If I can grab one off of a 90' 4 cylinder truck like mine, at least it would bolt right on. So, if it indeed bolts on, without issue, where would my main issues lie, for example, rebuilding the compressor? I know it could be a number of things, and maybe, nothing will work properly. Yeah, a crap shoot, but I'm having such a hard time justifying 800 big ones on my pickup for A/C. 

I'm also looking for gray bucket seats, door panels w/ full power window & lock. 

Thanks again, and will let you guys know if I find anything!


----------



## saudade (Apr 10, 2010)

SPEEDO said:


> Thats the company! I couldnt remember the name.. good find!
> A friend had a kit installed in his 67 Mustang, he was happy with it


They have a pretty good AC forum too.


----------



## saudade (Apr 10, 2010)

smj999smj said:


> I looked at that site earlier but they didn't have anything for the 2.4L Hardbody.


I noted that a while ago. The link above is for the '94 Pathy with the 2.4L engine.

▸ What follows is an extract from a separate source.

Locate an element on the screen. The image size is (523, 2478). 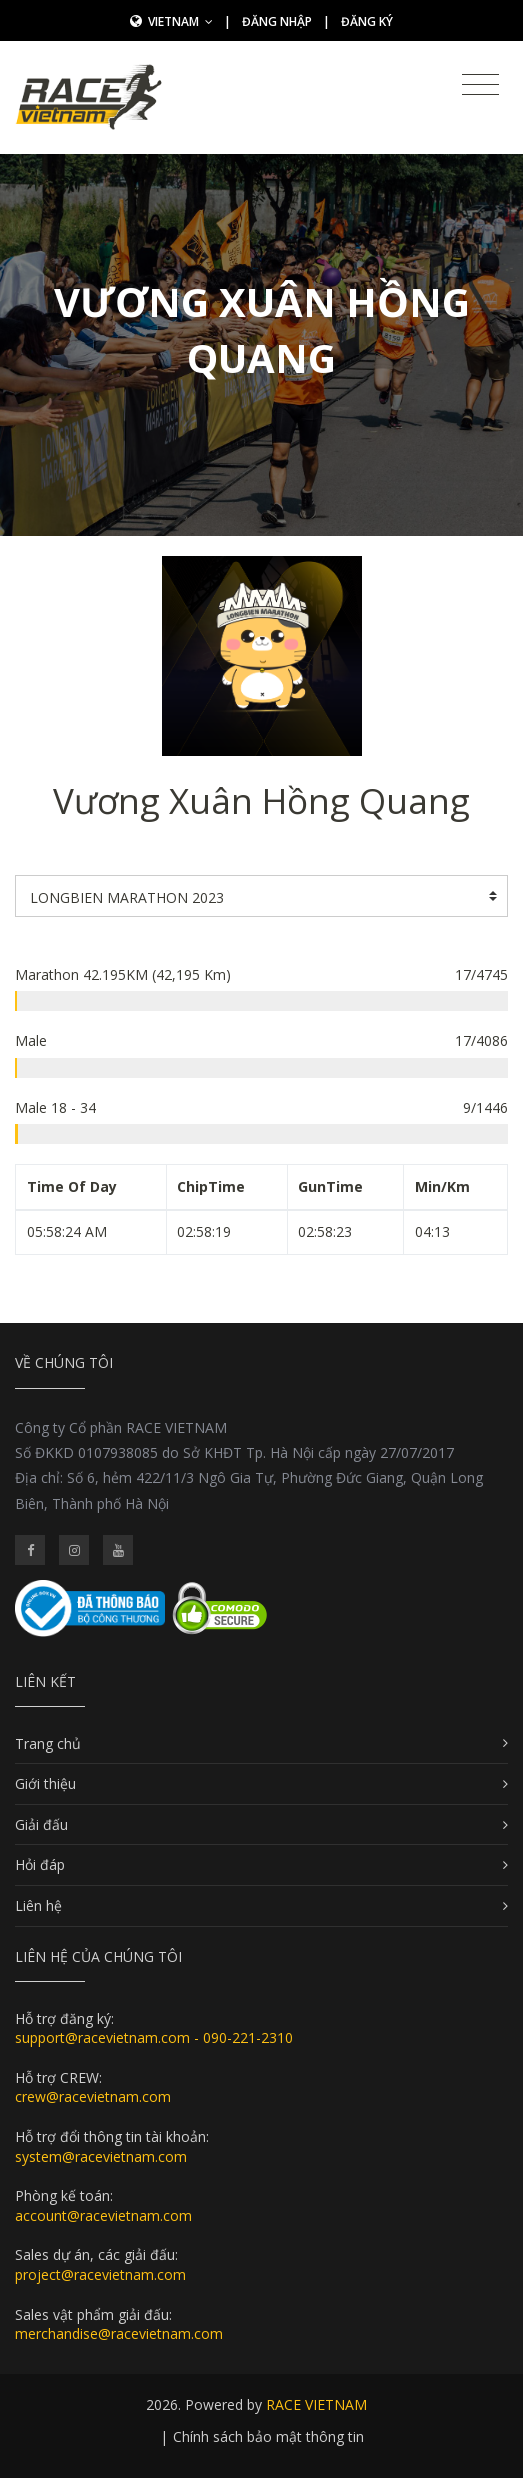
project@racevietnam.com is located at coordinates (100, 2274).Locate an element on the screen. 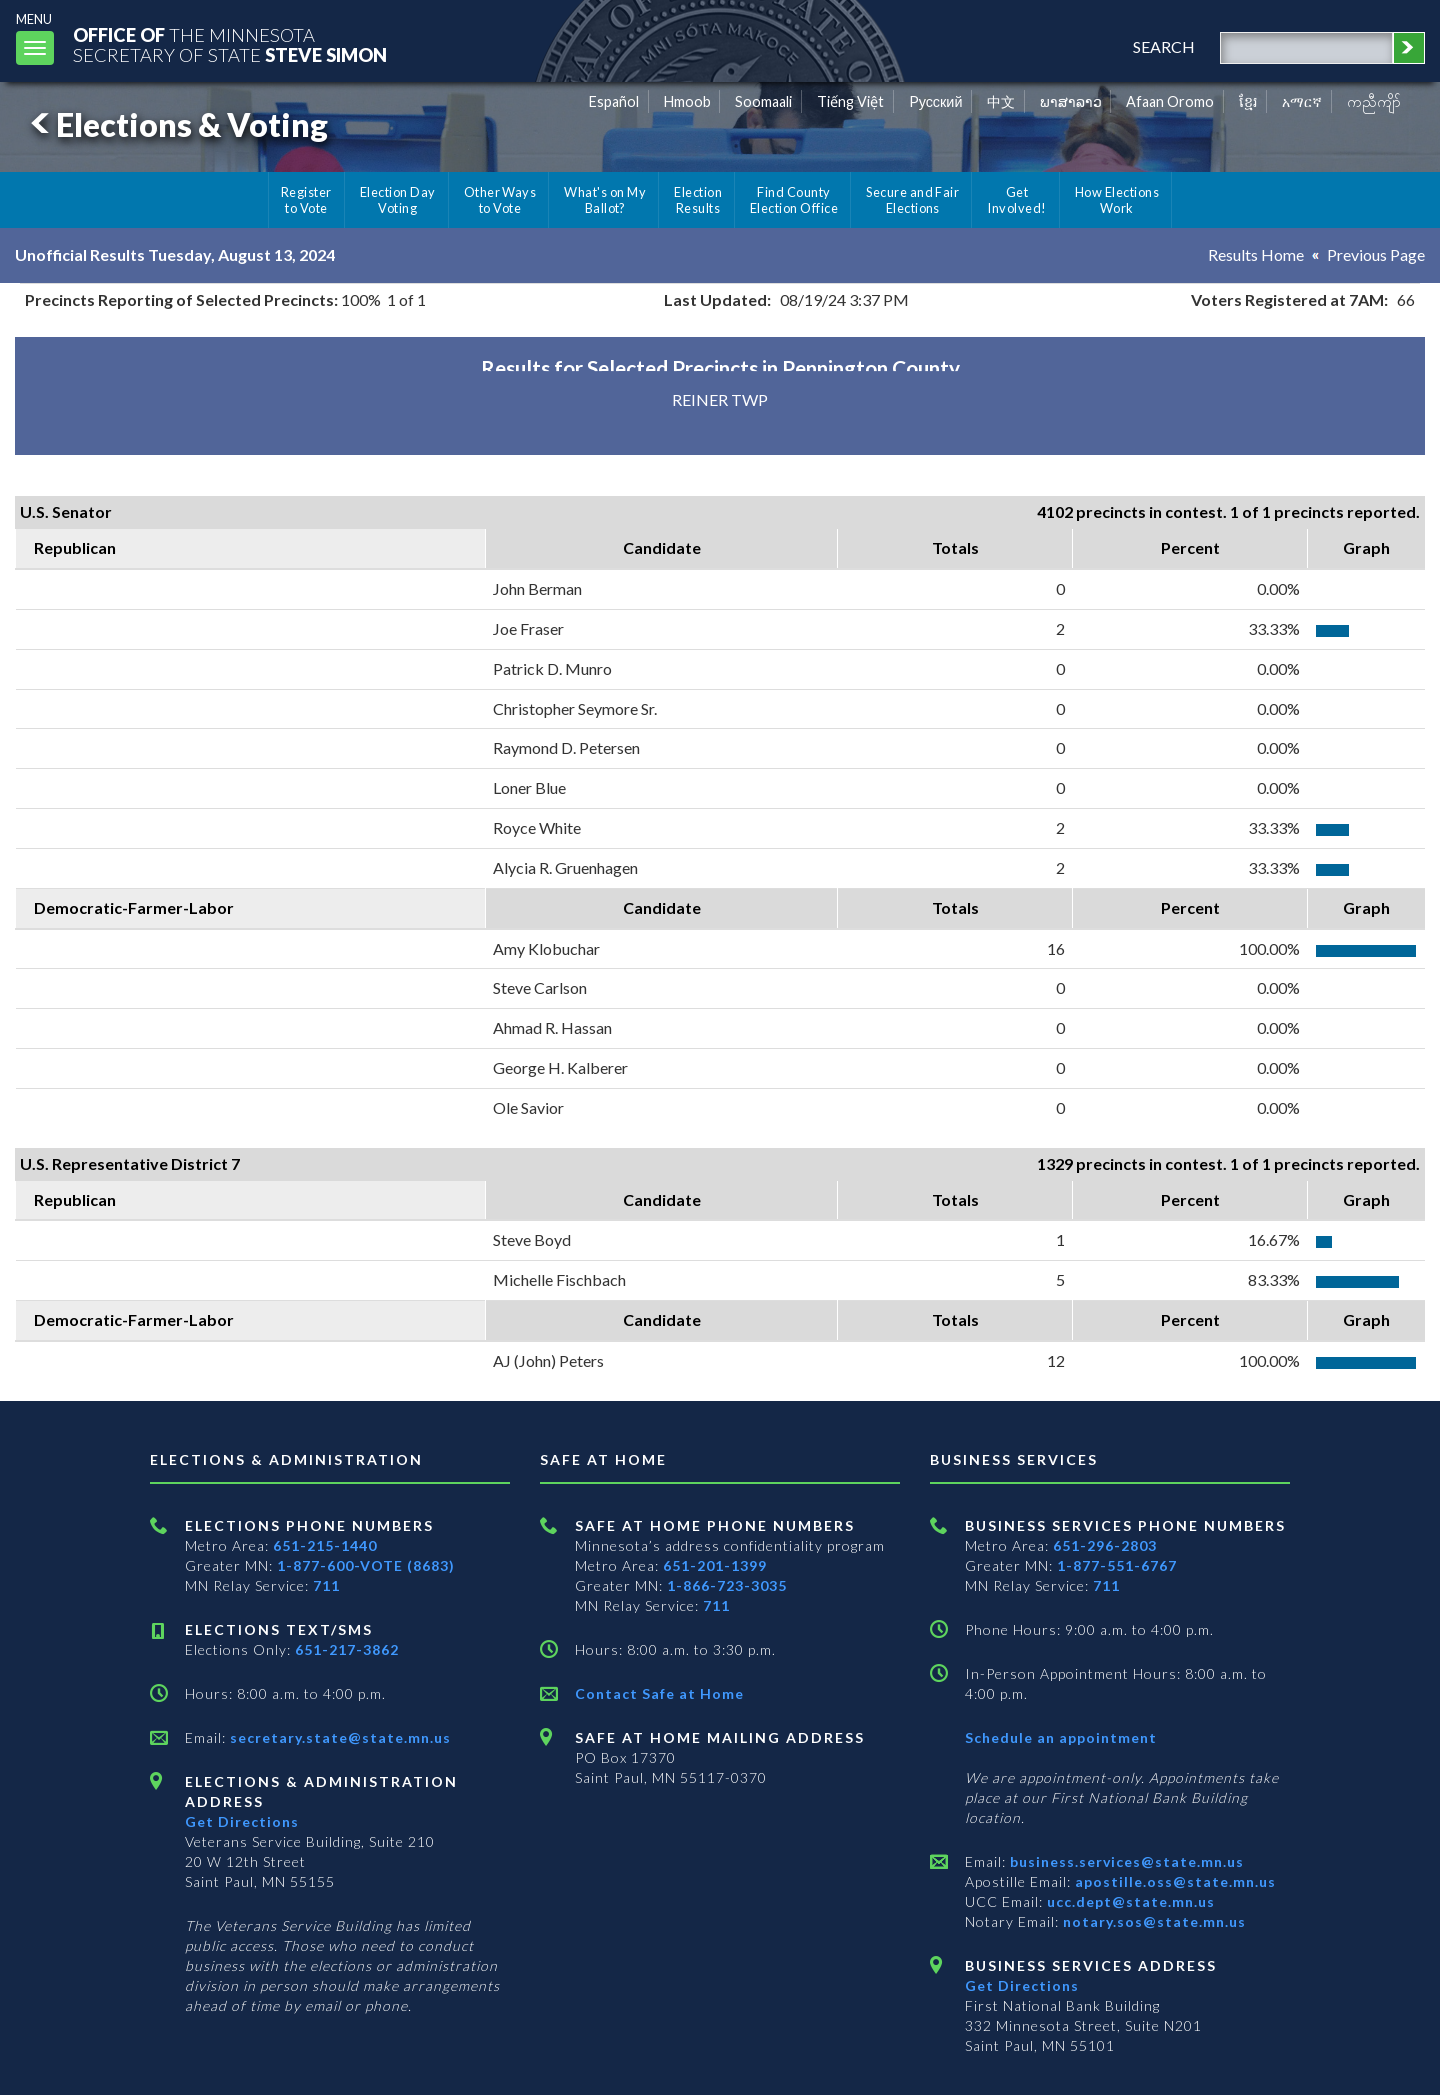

As risky as it is, I made an assumption it would fit the D21 as well.

The guys are pretty knowledgeable so a phone call is worth the time to verify if you choose to go that way.


----------



## SPEEDO (Jun 9, 2003)

back in 87 I spent $500 for a a/c kit, it was money well spent! (I am in PHX) 
I have not had to touch that system.. until this year, my compressor is making noise, looks like a bad seal


----------